WORK TO BE COMPLETED:
Return the following from the records below: each line, word for word, starting with the line that contains "Bumpers In Stock (58, 405)" and going on through the line that contains "PureFJCruiser.comTechnical Docs (71, 2178)", with nothing outside that range.

(Collected data entries)

__________________________________________________

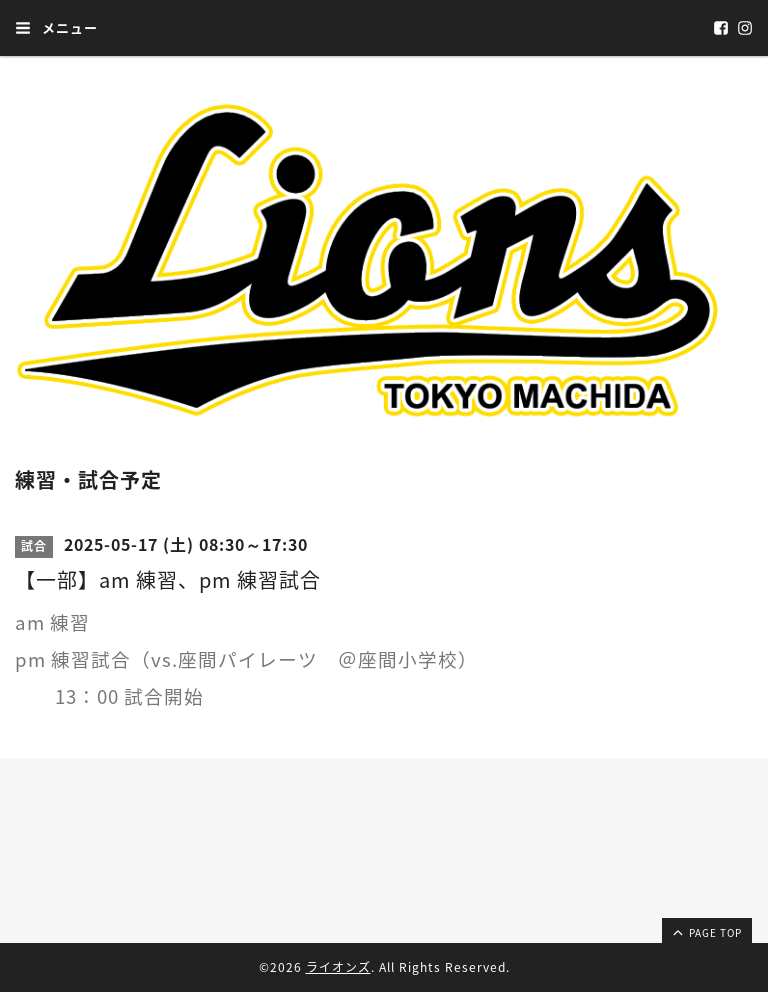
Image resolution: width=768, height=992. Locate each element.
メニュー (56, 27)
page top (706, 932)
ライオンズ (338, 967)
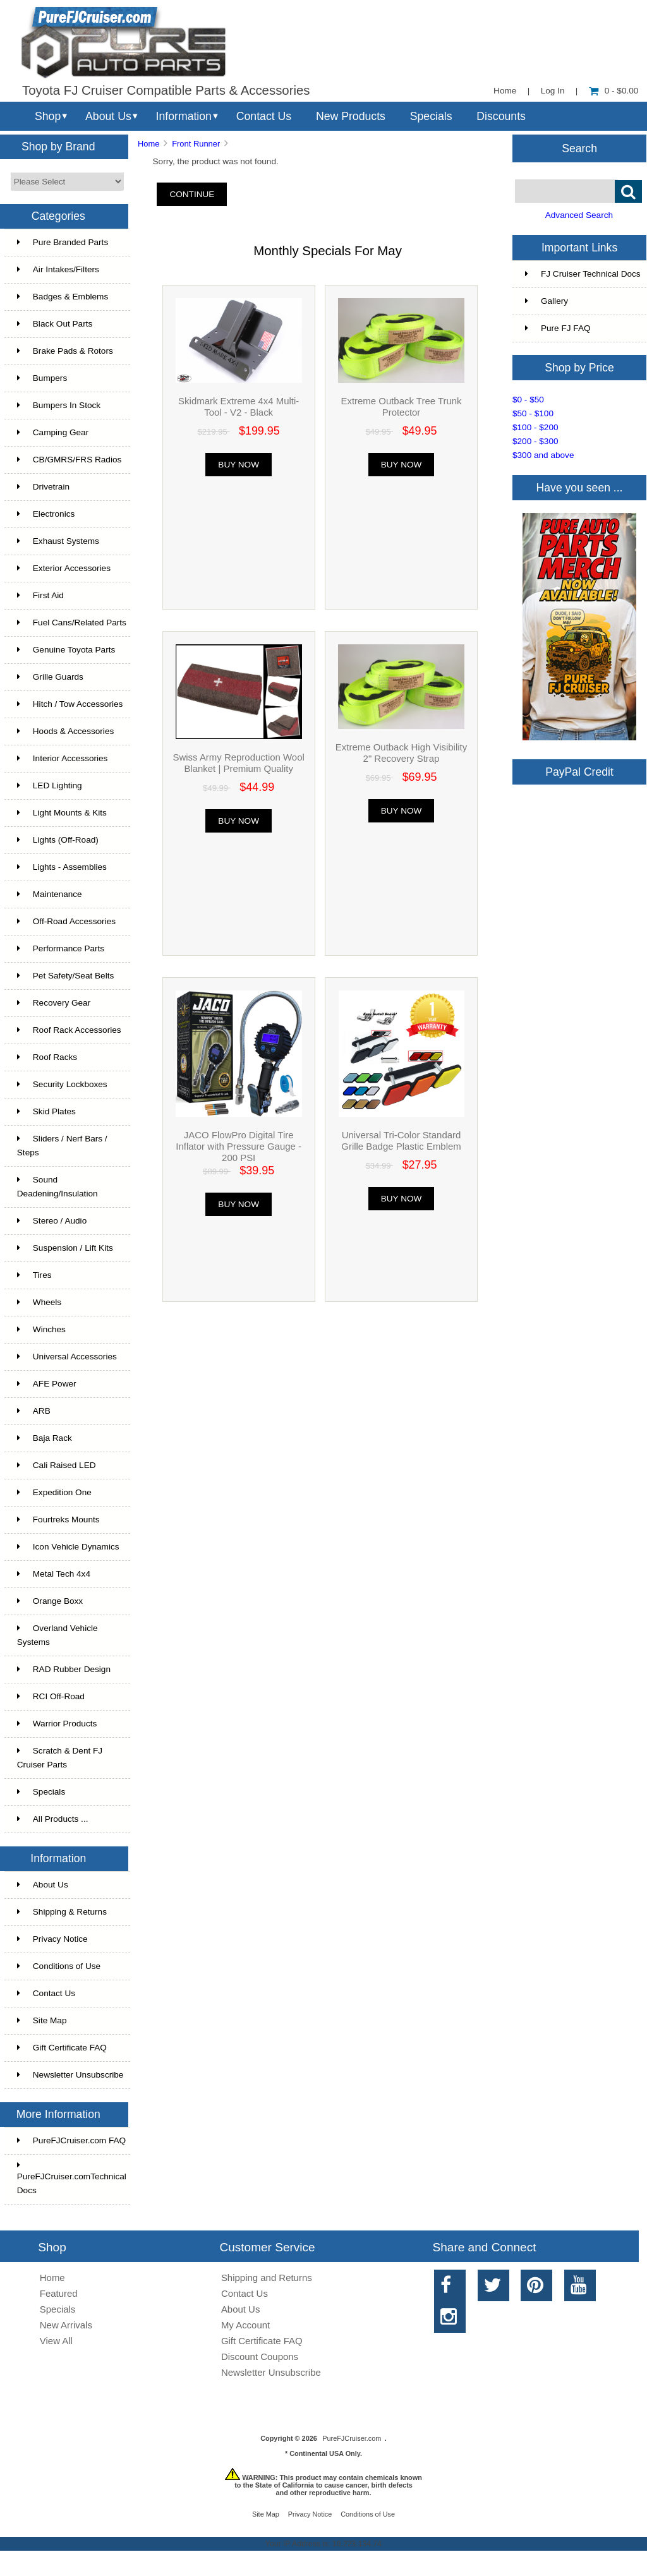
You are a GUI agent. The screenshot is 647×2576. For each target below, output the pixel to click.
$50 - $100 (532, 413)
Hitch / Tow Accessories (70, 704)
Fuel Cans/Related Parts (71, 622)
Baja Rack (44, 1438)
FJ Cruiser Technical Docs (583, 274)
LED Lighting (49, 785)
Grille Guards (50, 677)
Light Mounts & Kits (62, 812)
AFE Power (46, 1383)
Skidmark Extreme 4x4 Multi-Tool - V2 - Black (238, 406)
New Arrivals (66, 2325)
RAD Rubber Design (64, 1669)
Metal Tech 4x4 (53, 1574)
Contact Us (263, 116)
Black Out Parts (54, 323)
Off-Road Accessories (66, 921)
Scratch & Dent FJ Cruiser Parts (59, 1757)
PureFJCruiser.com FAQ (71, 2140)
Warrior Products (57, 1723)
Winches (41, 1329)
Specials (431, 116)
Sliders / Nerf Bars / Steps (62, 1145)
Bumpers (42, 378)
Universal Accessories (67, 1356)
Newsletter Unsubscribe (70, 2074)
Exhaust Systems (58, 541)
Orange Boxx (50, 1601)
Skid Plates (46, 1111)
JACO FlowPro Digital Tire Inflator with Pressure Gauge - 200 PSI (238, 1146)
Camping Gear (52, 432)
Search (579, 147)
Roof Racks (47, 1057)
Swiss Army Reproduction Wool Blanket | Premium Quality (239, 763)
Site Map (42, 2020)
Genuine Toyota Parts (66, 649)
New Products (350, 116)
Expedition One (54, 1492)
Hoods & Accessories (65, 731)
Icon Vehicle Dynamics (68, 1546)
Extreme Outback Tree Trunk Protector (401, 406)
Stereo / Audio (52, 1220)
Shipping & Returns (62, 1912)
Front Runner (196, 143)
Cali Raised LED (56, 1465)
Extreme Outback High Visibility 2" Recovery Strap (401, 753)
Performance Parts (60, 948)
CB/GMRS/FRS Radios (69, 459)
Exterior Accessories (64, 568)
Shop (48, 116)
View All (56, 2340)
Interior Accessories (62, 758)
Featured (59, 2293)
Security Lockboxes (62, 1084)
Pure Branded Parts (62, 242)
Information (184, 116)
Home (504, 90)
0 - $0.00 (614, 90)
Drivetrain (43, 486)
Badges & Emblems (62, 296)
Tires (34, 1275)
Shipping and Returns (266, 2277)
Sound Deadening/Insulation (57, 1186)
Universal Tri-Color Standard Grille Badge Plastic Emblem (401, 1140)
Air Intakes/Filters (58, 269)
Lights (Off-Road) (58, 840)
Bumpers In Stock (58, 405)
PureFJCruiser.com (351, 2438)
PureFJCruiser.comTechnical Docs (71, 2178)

__________________________________________________

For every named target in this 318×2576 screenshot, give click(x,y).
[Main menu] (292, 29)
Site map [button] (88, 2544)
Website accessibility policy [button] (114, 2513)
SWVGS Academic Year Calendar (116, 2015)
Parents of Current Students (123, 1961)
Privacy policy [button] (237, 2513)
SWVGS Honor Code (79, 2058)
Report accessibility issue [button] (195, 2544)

__________________________________________________

RESPONSE:
Bumpers In Stock (58, 405)
PureFJCruiser.com (351, 2438)
PureFJCruiser.comTechnical Docs (71, 2178)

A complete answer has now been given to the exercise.